Protecting public assets.

What government, municipal, provincial or federal, has not looked longingly to selling off public companies as a fast way to some ready cash? The government can promise to do nothing but good with the money. The only problem is that once the asset is gone, there is no more revenue from it beyond its corporate taxes.

But there are exceptions. There are assets that can be sold off and improve their revenues to the government. It was hoped that the lotteries component of Ontario Lottery and Gaming (OLG) could be one of these assets. The objective of dealing through a service provider, is that the government would gain from the company’s creativity, experience and knowledge of the business. The government would still get most of the revenues generated but would share a reasonable operating profit with the purchaser.

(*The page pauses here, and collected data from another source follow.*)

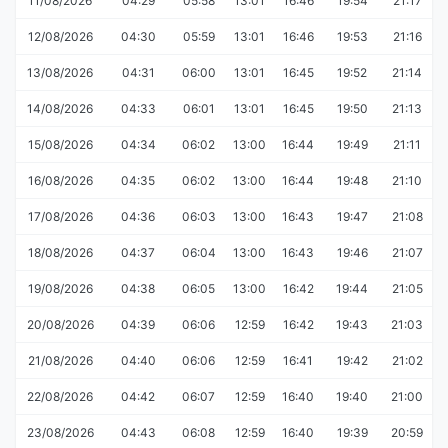
11/08/2026
04:29
05:58
13:01
16:46
19:54
21:17
12/08/2026
04:30
05:59
13:01
16:46
19:53
21:16
13/08/2026
04:31
06:00
13:01
16:45
19:52
21:14
14/08/2026
04:33
06:01
13:01
16:45
19:50
21:13
15/08/2026
04:34
06:02
13:00
16:44
19:49
21:11
16/08/2026
04:35
06:02
13:00
16:44
19:48
21:10
17/08/2026
04:36
06:03
13:00
16:43
19:47
21:08
18/08/2026
04:37
06:04
13:00
16:43
19:46
21:07
19/08/2026
04:38
06:05
13:00
16:42
19:44
21:05
20/08/2026
04:39
06:06
12:59
16:42
19:43
21:03
21/08/2026
04:40
06:06
12:59
16:41
19:42
21:02
22/08/2026
04:42
06:07
12:59
16:40
19:40
21:00
23/08/2026
04:43
06:08
12:59
16:40
19:39
20:59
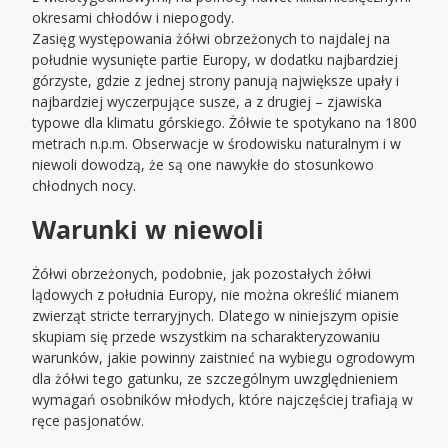
okresami chłodów i niepogody.
Zasięg występowania żółwi obrzeżonych to najdalej na
południe wysunięte partie Europy, w dodatku najbardziej
górzyste, gdzie z jednej strony panują największe upały i
najbardziej wyczerpujące susze, a z drugiej – zjawiska
typowe dla klimatu górskiego. Żółwie te spotykano na 1800
metrach n.p.m. Obserwacje w środowisku naturalnym i w
niewoli dowodzą, że są one nawykłe do stosunkowo
chłodnych nocy.
Warunki w niewoli
Żółwi obrzeżonych, podobnie, jak pozostałych żółwi
lądowych z południa Europy, nie można określić mianem
zwierząt stricte terraryjnych. Dlatego w niniejszym opisie
skupiam się przede wszystkim na scharakteryzowaniu
warunków, jakie powinny zaistnieć na wybiegu ogrodowym
dla żółwi tego gatunku, ze szczególnym uwzględnieniem
wymagań osobników młodych, które najczęściej trafiają w
ręce pasjonatów.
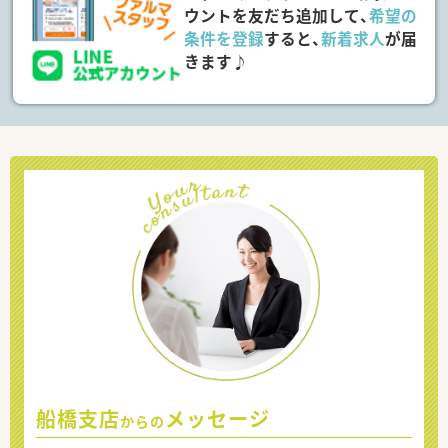
ウントを友だち追加して、
希望の
条件を登録
すると、
新着求人
が届
きます♪
船橋支店
メッセージ
からの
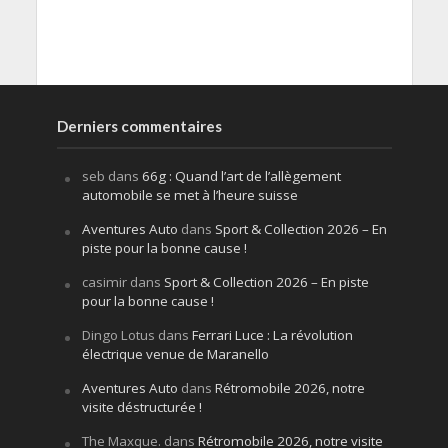
Derniers commentaires
seb
dans
66g : Quand l’art de l’allègement
automobile se met à l’heure suisse
Aventures Auto
dans
Sport & Collection 2026 – En
piste pour la bonne cause !
casimir
dans
Sport & Collection 2026 – En piste
pour la bonne cause !
Dingo Lotus
dans
Ferrari Luce : La révolution
électrique venue de Maranello
Aventures Auto
dans
Rétromobile 2026, notre
visite déstructurée !
The Maxque.
dans
Rétromobile 2026, notre visite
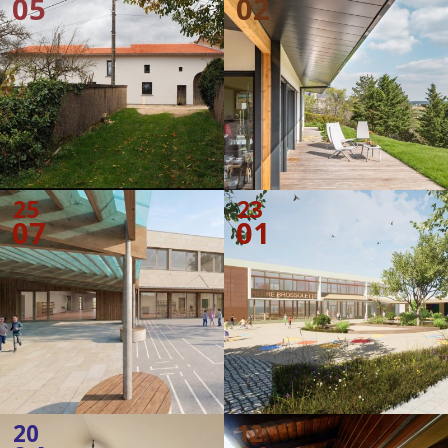
05
02
25
23
07
01
20
12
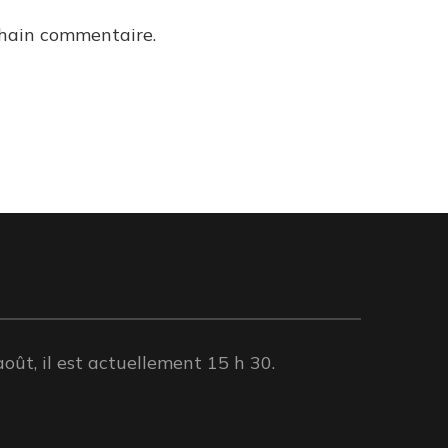
chain commentaire.
oût, il est actuellement 15 h 30.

It is obvious that none of the three major companies bidding on the OLG operation was offering enough money to the government to make the deal worthwhile. The government lottery operations might not be as creative and aggressive as private enterprise but the government apparently still likes the return it is getting.

This would not necessarily be the case if the Ontario government sold off the Liquor Control Board of Ontario (LCBO). It is obvious to any business analyst that the parts of the LCBO are worth far more than the whole. Private sector wine merchants are long overdue in Ontario and the government gets the licensing revenue as well as the alcohol taxes. Selling six packs of beer is a bludgeon to upgrade and improve Ontario convenience stores.

And if the LCBO is really the largest importer of wines in North America, that business could be worth more than all the stores combined. All it has to do is look outward beyond the province, instead of inward. It could become a giant in the business.

And there is a huge recycling business in the province that can be separated and stop interfering with how customers buy their beer.

But instead a smart sell-off the Ontario government wants to sell off some of Hydro One that is already infuriating customers across Ontario because of the electrical distribution operator’s sloppy billing practices. Premier Wynne hardly needs more of Ontario’s rural electricity users hating her.